Fawzi et al. study robustness in the transition from random samples to semi-random and adversarial samples. Specifically they present bounds relating the norm of an adversarial perturbation to the norm of random perturbations – for the exact form I refer to the paper. Personally, I find the definition of semi-random noise most interesting, as it allows to get an intuition for distinguishing random noise from adversarial examples. As in related literature, adversarial examples are defined as

$r_S(x_0) = \arg\min_{x_0 \in S} \|r\|_2$ s.t. $f(x_0 + r) \neq f(x_0)$

where $f$ is the classifier to attack and $S$ the set of allowed perturbations (e.g. requiring that the perturbed samples are still images).
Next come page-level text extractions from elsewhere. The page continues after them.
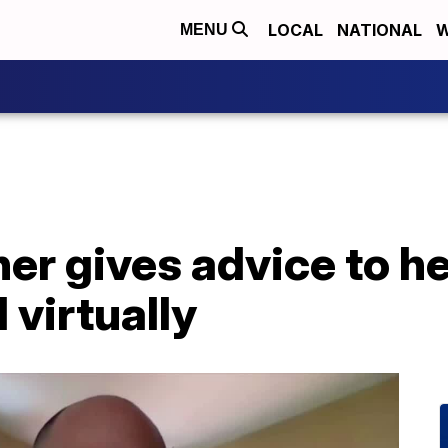
LOCAL
NATIONAL
W
MENU
her gives advice to h
 virtually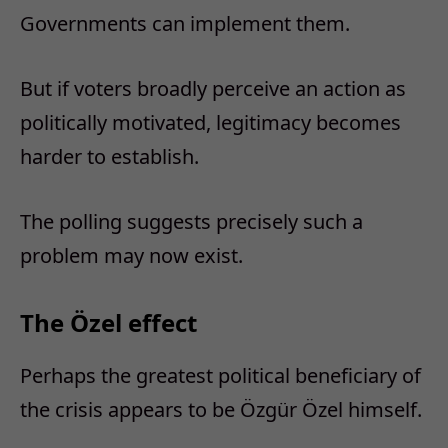
Governments can implement them.
But if voters broadly perceive an action as
politically motivated, legitimacy becomes
harder to establish.
The polling suggests precisely such a
problem may now exist.
The Özel effect
Perhaps the greatest political beneficiary of
the crisis appears to be Özgür Özel himself.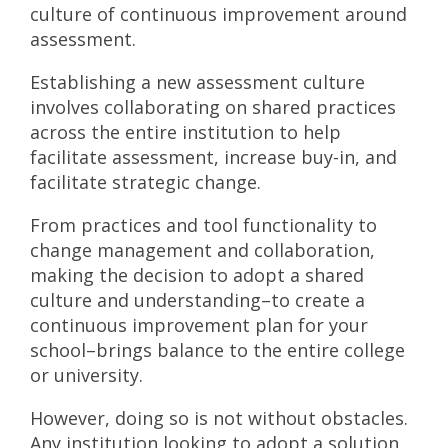
culture of continuous improvement around
assessment.
Establishing a new assessment culture
involves collaborating on shared practices
across the entire institution to help
facilitate assessment, increase buy-in, and
facilitate strategic change.
From practices and tool functionality to
change management and collaboration,
making the decision to adopt a shared
culture and understanding–to create a
continuous improvement plan for your
school–brings balance to the entire college
or university.
However, doing so is not without obstacles.
Any institution looking to adopt a solution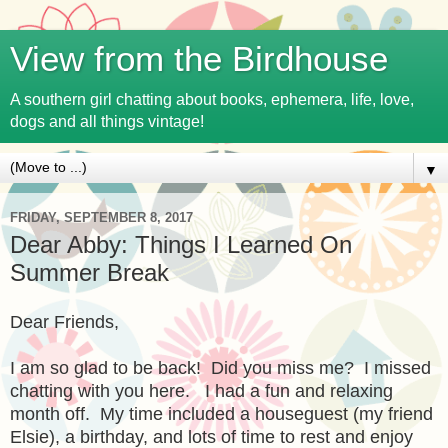
View from the Birdhouse
A southern girl chatting about books, ephemera, life, love,
dogs and all things vintage!
▼
FRIDAY, SEPTEMBER 8, 2017
Dear Abby: Things I Learned On
Summer Break
Dear Friends,
I am so glad to be back! Did you miss me? I missed
chatting with you here. I had a fun and relaxing
month off. My time included a houseguest (my friend
Elsie), a birthday, and lots of time to rest and enjoy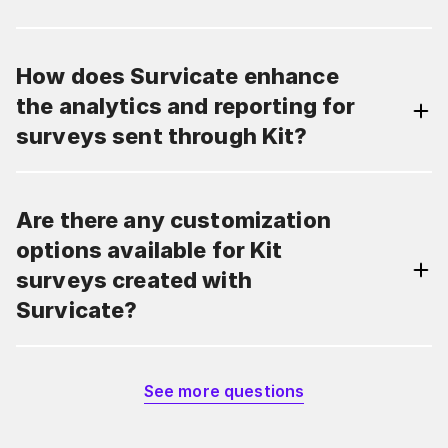
How does Survicate enhance
the analytics and reporting for
surveys sent through Kit?
Are there any customization
options available for Kit
surveys created with
Survicate?
See more questions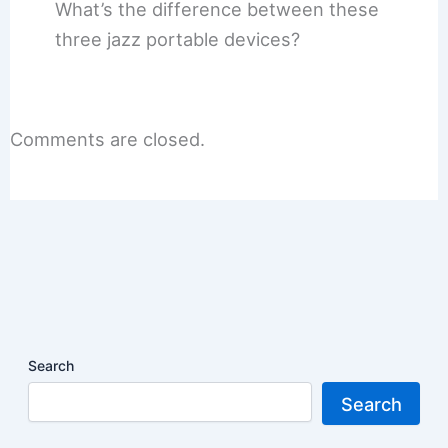
What’s the difference between these
three jazz portable devices?
Comments are closed.
Search
Search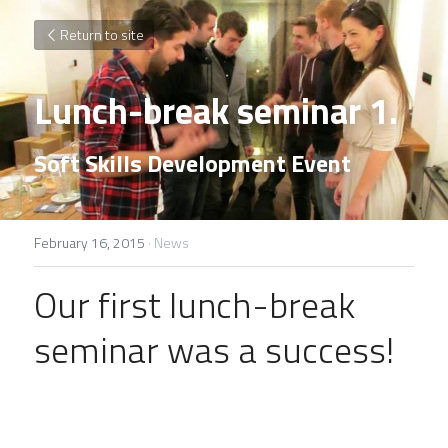
Return to site
Lunch-break seminar 1.
Soft Skills Development Event
February 16, 2015
·
News
Our first lunch-break 
seminar was a success!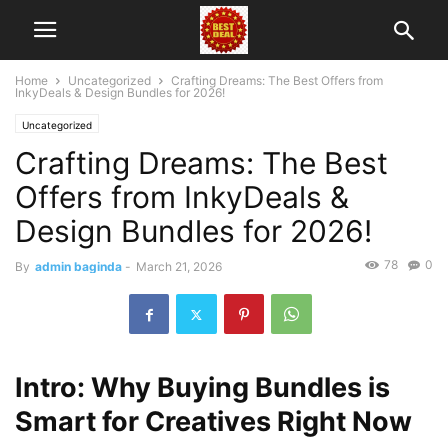
Home
Uncategorized
Crafting Dreams: The Best Offers from
InkyDeals & Design Bundles for 2026!
Uncategorized
Crafting Dreams: The Best
Offers from InkyDeals &
Design Bundles for 2026!
78
0
By
admin baginda
-
March 21, 2026
Intro: Why Buying Bundles is
Smart for Creatives Right Now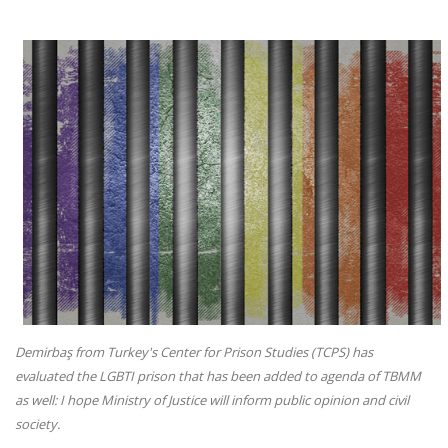
Demirbaş from Turkey's Center for Prison Studies (TCPS) has
evaluated the LGBTI prison that has been added to agenda of TBMM
as well: I hope Ministry of Justice will inform public opinion and civil
society.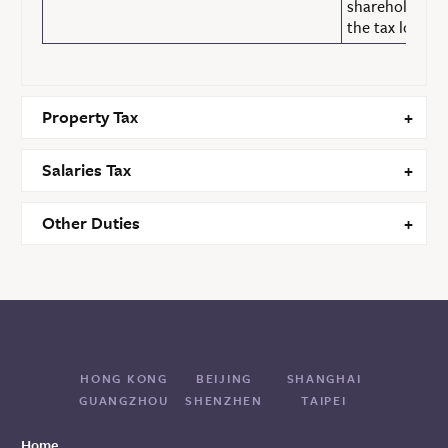
shareholding f
the tax losses.
Property Tax
Salaries Tax
Other Duties
HONG KONG
BEIJING
SHANGHAI
GUANGZHOU
SHENZHEN
TAIPEI
Home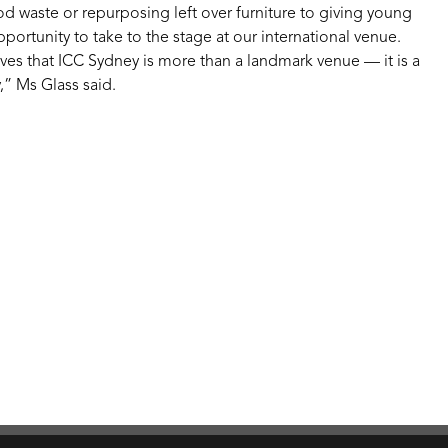
ood waste or repurposing left over furniture to giving young
pportunity to take to the stage at our international venue.
ves that ICC Sydney is more than a landmark venue — it is a
,” Ms Glass said.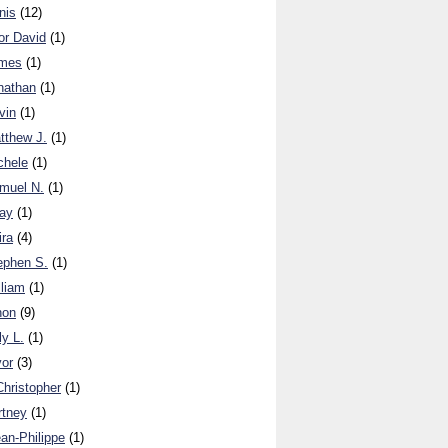
nis
(12)
or David
(1)
ames
(1)
nathan
(1)
vin
(1)
tthew J.
(1)
chele
(1)
muel N.
(1)
ay
(1)
ira
(4)
ephen S.
(1)
lliam
(1)
non
(9)
y L.
(1)
vor
(3)
Christopher
(1)
rtney
(1)
ean-Philippe
(1)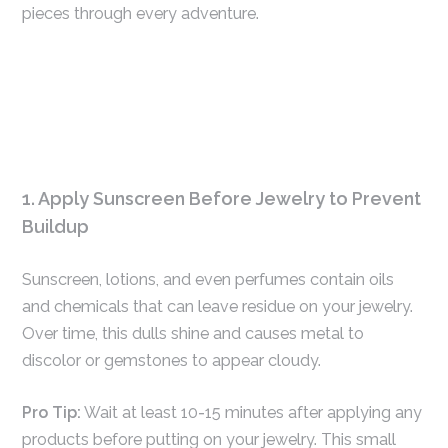
pieces through every adventure.
1. Apply Sunscreen Before Jewelry to Prevent
Buildup
Sunscreen, lotions, and even perfumes contain oils
and chemicals that can leave residue on your jewelry.
Over time, this dulls shine and causes metal to
discolor or gemstones to appear cloudy.
Pro Tip:
Wait at least 10-15 minutes after applying any
products before putting on your jewelry. This small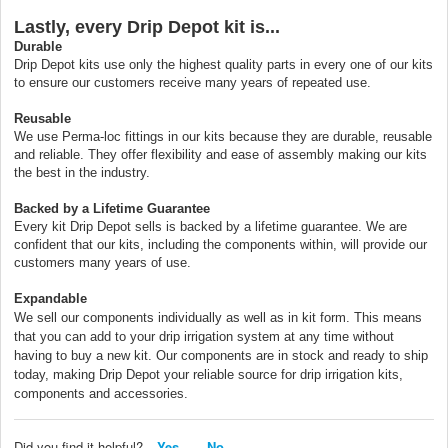
Lastly, every Drip Depot kit is...
Durable
Drip Depot kits use only the highest quality parts in every one of our kits
to ensure our customers receive many years of repeated use.
Reusable
We use Perma-loc fittings in our kits because they are durable, reusable
and reliable. They offer flexibility and ease of assembly making our kits
the best in the industry.
Backed by a Lifetime Guarantee
Every kit Drip Depot sells is backed by a lifetime guarantee. We are
confident that our kits, including the components within, will provide our
customers many years of use.
Expandable
We sell our components individually as well as in kit form. This means
that you can add to your drip irrigation system at any time without
having to buy a new kit. Our components are in stock and ready to ship
today, making Drip Depot your reliable source for drip irrigation kits,
components and accessories.
Did you find it helpful?
Yes
No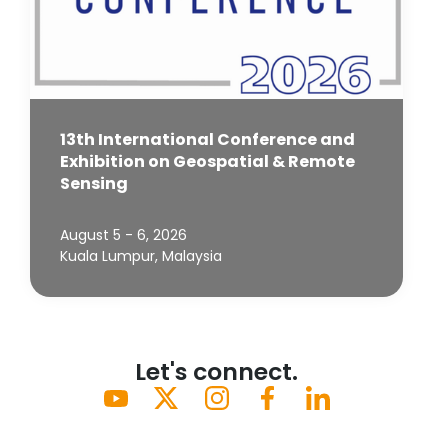
13th International Conference and
Exhibition on Geospatial & Remote
Sensing
August 5 - 6, 2026
Kuala Lumpur, Malaysia
Let's connect.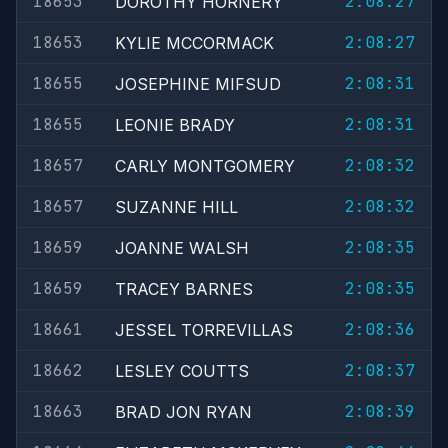
18653
2:08:27
DOROTHY HORNERY
18653
2:08:27
KYLIE MCCORMACK
18655
2:08:31
JOSEPHINE MIFSUD
18655
2:08:31
LEONIE BRADY
18657
2:08:32
CARLY MONTGOMERY
18657
2:08:32
SUZANNE HILL
18659
2:08:35
JOANNE WALSH
18659
2:08:35
TRACEY BARNES
18661
2:08:36
JESSEL TORREVILLAS
18662
2:08:37
LESLEY COUTTS
18663
2:08:39
BRAD JON RYAN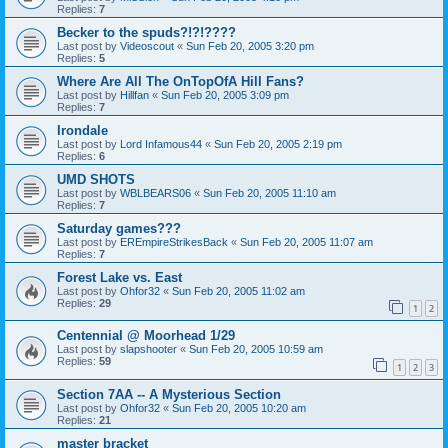
Replies:
7
Becker to the spuds?!?!????
Last post by
Videoscout
«
Sun Feb 20, 2005 3:20 pm
Replies:
5
Where Are All The OnTopOfA Hill Fans?
Last post by
Hillfan
«
Sun Feb 20, 2005 3:09 pm
Replies:
7
Irondale
Last post by
Lord Infamous44
«
Sun Feb 20, 2005 2:19 pm
Replies:
6
UMD SHOTS
Last post by
WBLBEARS06
«
Sun Feb 20, 2005 11:10 am
Replies:
7
Saturday games???
Last post by
EREmpireStrikesBack
«
Sun Feb 20, 2005 11:07 am
Replies:
7
Forest Lake vs. East
Last post by
Ohfor32
«
Sun Feb 20, 2005 11:02 am
Replies:
29
1
2
Centennial @ Moorhead 1/29
Last post by
slapshooter
«
Sun Feb 20, 2005 10:59 am
Replies:
59
1
2
3
Section 7AA -- A Mysterious Section
Last post by
Ohfor32
«
Sun Feb 20, 2005 10:20 am
Replies:
21
master bracket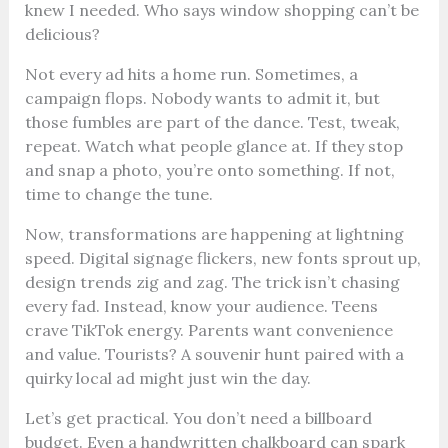
knew I needed. Who says window shopping can’t be
delicious?
Not every ad hits a home run. Sometimes, a
campaign flops. Nobody wants to admit it, but
those fumbles are part of the dance. Test, tweak,
repeat. Watch what people glance at. If they stop
and snap a photo, you’re onto something. If not,
time to change the tune.
Now, transformations are happening at lightning
speed. Digital signage flickers, new fonts sprout up,
design trends zig and zag. The trick isn’t chasing
every fad. Instead, know your audience. Teens
crave TikTok energy. Parents want convenience
and value. Tourists? A souvenir hunt paired with a
quirky local ad might just win the day.
Let’s get practical. You don’t need a billboard
budget. Even a handwritten chalkboard can spark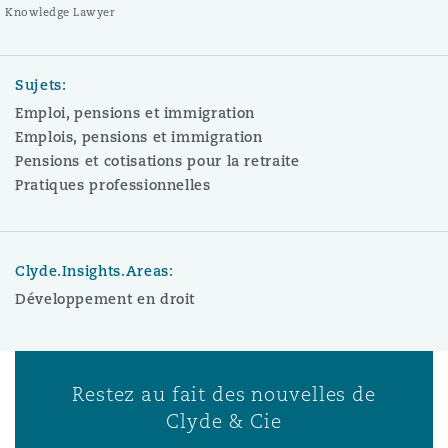
Knowledge Lawyer
Sujets:
Emploi, pensions et immigration
Emplois, pensions et immigration
Pensions et cotisations pour la retraite
Pratiques professionnelles
Clyde.Insights.Areas:
Développement en droit
Restez au fait des nouvelles de
Clyde & Cie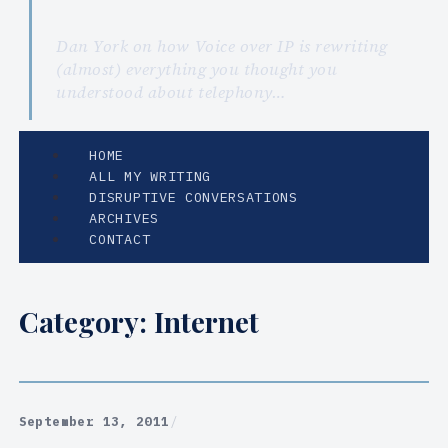
Dan York on how Voice over IP is rewriting
(almost) everything you thought you
understood about telephony…
HOME
ALL MY WRITING
DISRUPTIVE CONVERSATIONS
ARCHIVES
CONTACT
Category:
Internet
September 13, 2011
/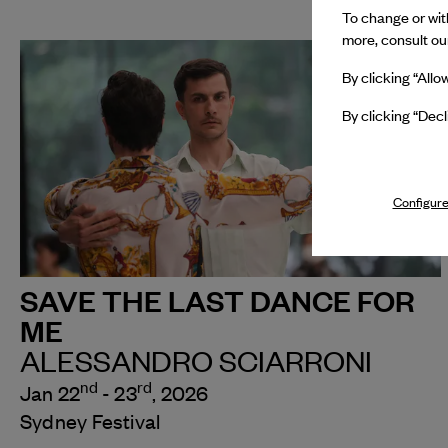
To change or with
more, consult o
By clicking “Allo
By clicking “Decl
Configure
SAVE THE LAST DANCE FOR
ME
ALESSANDRO SCIARRONI
nd
rd
Jan 22
- 23
, 2026
Sydney Festival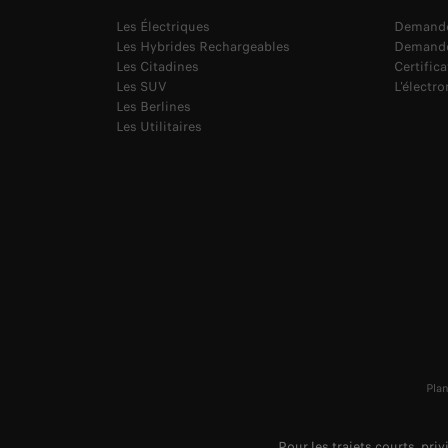
Les Électriques
Demande
Les Hybrides Rechargeables
Demande
Les Citadines
Certific
Les SUV
L'électr
Les Berlines
Les Utilitaires
Plan
Pour les trajets courts, pri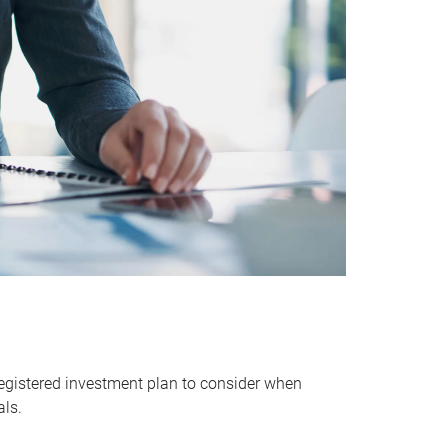
egistered investment plan to consider when
als.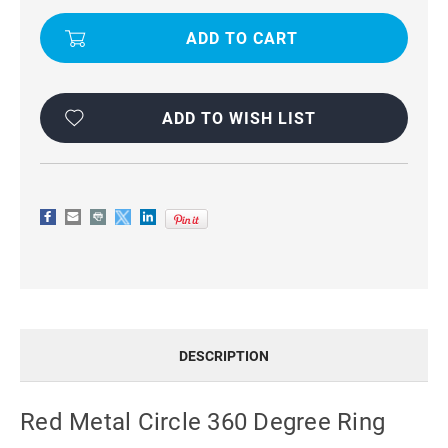
HOLDER
HOLDER
360
360
RING
RING
STAND
STAND
CASE
CASE
ADD TO WISH LIST
DESCRIPTION
Red Metal Circle 360 Degree Ring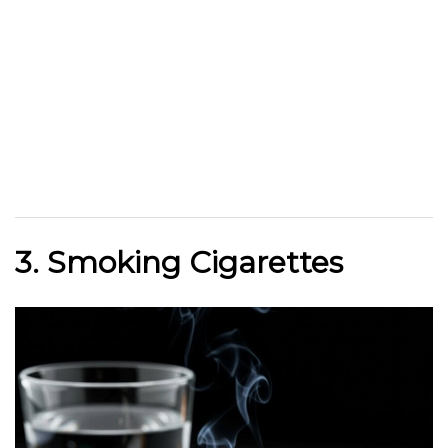
3. Smoking Cigarettes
If $S$ is mostly unconstrained regarding the direction of $r$ in high dimensional space, Fawzi et al. consider $r$ to be an adversarial examples – intuitively, and adversary can choose $r$ arbitrarily to fool the classifier. If, however, the directions considered in $S$ are constrained to an $m$-dimensional subspace, Fawzi et al. consider $r$ to be semi-random noise. In the extreme case, if $m = 1$, $r$ is random noise. In this case, we can intuitively think of $S$ as a randomly chosen one dimensional subspace – i.e. a random direction in multi-dimensional space.